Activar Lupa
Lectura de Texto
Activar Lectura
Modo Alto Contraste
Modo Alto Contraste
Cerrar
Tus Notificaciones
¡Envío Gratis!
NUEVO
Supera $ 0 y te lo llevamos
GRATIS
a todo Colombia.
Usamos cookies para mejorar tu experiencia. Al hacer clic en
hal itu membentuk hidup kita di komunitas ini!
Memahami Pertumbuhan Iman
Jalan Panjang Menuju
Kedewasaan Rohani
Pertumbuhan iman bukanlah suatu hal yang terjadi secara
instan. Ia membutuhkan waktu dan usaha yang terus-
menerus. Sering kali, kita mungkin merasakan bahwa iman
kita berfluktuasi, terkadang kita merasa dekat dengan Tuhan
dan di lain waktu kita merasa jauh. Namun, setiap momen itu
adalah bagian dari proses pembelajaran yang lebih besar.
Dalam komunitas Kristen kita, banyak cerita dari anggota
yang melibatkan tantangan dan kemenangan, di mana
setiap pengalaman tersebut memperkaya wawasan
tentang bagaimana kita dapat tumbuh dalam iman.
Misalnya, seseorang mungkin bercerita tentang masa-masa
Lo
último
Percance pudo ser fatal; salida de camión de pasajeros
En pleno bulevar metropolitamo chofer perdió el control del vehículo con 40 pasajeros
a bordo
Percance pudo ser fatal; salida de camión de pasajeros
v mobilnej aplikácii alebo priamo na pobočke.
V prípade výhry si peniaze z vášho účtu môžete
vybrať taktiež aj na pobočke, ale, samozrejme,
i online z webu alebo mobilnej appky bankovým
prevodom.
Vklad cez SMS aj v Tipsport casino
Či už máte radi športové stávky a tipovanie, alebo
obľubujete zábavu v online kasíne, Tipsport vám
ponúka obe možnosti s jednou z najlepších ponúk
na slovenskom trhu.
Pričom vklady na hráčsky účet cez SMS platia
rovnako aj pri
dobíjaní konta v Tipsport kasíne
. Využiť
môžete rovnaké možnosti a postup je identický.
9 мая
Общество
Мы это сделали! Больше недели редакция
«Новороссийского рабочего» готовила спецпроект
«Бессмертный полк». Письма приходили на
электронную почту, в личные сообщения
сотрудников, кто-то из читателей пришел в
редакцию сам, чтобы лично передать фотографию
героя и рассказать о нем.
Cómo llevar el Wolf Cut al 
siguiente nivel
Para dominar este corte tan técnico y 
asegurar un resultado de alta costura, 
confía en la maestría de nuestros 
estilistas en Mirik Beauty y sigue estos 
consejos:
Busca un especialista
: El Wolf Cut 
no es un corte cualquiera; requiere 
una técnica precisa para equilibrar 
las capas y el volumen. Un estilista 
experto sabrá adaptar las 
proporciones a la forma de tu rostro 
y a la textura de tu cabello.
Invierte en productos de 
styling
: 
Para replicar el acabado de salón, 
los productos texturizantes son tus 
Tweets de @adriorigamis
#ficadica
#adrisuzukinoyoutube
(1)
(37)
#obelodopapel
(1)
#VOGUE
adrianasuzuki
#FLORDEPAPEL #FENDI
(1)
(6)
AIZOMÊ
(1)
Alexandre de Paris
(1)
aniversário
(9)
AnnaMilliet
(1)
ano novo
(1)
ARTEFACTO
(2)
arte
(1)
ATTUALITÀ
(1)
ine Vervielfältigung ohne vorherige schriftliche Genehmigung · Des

┄┄┄┄┄┄┄┄┄┄

__DESCRIPTION OF THE TASK__
Would you retype the lines above from the one with "Či už máte radi" down to the one with "Мы это сделали! Больше недели редакция", word for word, both ends included and no other lines?

__RESPONSE FOR THIS EXERCISE__
Či už máte radi športové stávky a tipovanie, alebo
obľubujete zábavu v online kasíne, Tipsport vám
ponúka obe možnosti s jednou z najlepších ponúk
na slovenskom trhu.
Pričom vklady na hráčsky účet cez SMS platia
rovnako aj pri
dobíjaní konta v Tipsport kasíne
. Využiť
môžete rovnaké možnosti a postup je identický.
9 мая
Общество
Мы это сделали! Больше недели редакция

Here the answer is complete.